The festival had a classics section which included The Phantom Carriage (Sjöström, 1921) directed by the acclaimed Victor Sjöström, also an actor who is perhaps best known to international audiences for playing the professor in Wild Strawberries (Ingmar Bergman, 1957). The Phantom Carriage is said to have been a major influence for Bergman, particularly The Seventh Seal (Bergman, 1957) and also interestingly, Stanley Kubrick had the film in mind when he made The Shining (Kubrick, 1980). Screenings at Göteborgs Konserthus featured a live music performance of the film's score.
 
Also playing in the classics section in the beautiful one-screen cinema Capitol was The Secret Friend (Marie-Louise Ekman, 1990) which has been digitally restored by the Swedish Film Institute and shown in collaboration with Cinemateket. It is a film about anxiety and cross-dressing, featuring a wonderful central performance by Ernst-Hugo Järegård and a music score by Abba's Benny Andersson.
 

The critically acclaimed and popular Let the Right One In (Tomas Alfredson, 2008) was also screened as part of the festival's Jubileumsretrospektiv. It was the first Swedish film I saw that wasn't a Bergman movie. I first saw the film nearly ten years ago upon its initial release in my home country of Ireland in 2009; it was sitting on the shelf of a local mainstream video rental chain.
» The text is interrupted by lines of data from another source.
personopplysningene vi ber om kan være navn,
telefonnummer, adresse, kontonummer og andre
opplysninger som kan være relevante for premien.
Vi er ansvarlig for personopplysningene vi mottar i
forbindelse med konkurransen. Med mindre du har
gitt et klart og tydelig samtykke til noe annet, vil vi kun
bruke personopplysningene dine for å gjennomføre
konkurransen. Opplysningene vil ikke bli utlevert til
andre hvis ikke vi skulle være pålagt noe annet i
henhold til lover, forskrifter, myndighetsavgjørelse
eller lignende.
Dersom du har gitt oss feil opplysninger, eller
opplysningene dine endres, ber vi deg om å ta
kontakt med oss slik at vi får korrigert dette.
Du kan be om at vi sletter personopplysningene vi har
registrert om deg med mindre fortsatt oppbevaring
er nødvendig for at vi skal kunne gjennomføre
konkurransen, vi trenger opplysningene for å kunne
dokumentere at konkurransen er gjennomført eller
The film concerns two 12 year old kids in Blackeberg, suburban Stockholm in 1981. The boy Oskar (Kåre Hendebrant) is being bullied at school; the girl Eli (Lina Leandersson) is in fact a 200 year old vampire. The Australian film critic Adrian Martin has said that the most important aspect of a filmmaker's brilliance is how he or she creates separate visual templates for day and night. The Insider (Michael Mann, 1999) is a great example of this and Alfredson in Let the Right One In (see trailer) uses sharp bright contrasts in the night scenes that give the film an almost hypnotic flair.
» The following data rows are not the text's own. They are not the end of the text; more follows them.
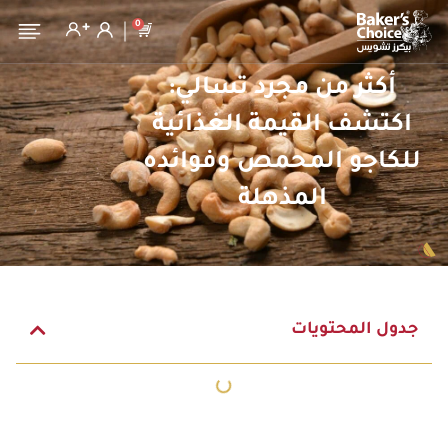
0
أكثر من مجرد تسالي:
اكتشف القيمة الغذائية
للكاجو المحمص وفوائده
المذهلة
جدول المحتويات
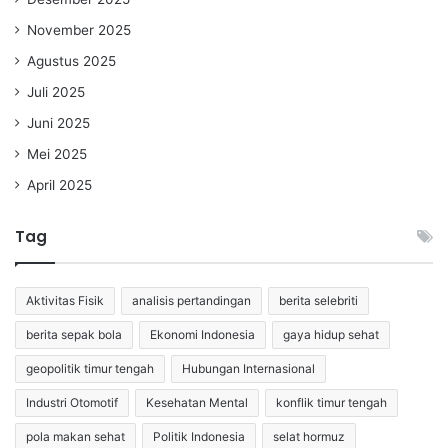
November 2025
Agustus 2025
Juli 2025
Juni 2025
Mei 2025
April 2025
Tag
Aktivitas Fisik
analisis pertandingan
berita selebriti
berita sepak bola
Ekonomi Indonesia
gaya hidup sehat
geopolitik timur tengah
Hubungan Internasional
Industri Otomotif
Kesehatan Mental
konflik timur tengah
pola makan sehat
Politik Indonesia
selat hormuz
There was also great diversity in the films selected that were directed by women. A selection of last year's Swedish films such as Kiki (Sara Jordenö, 2016) and Alena (Daniel di Grado, 2016) were also in retrospective as well as many short films such as I Will Always Love You, Kingen (Amanda Kernell, 2016) and The Fire (Liselotte Wajstedt, 2016).

The Göteborg Film Festival proudly celebrated its 40th year in which 457 films were shown from 83 countries across 11 days. 2018’s festival promises to bring just as many joys and surprises.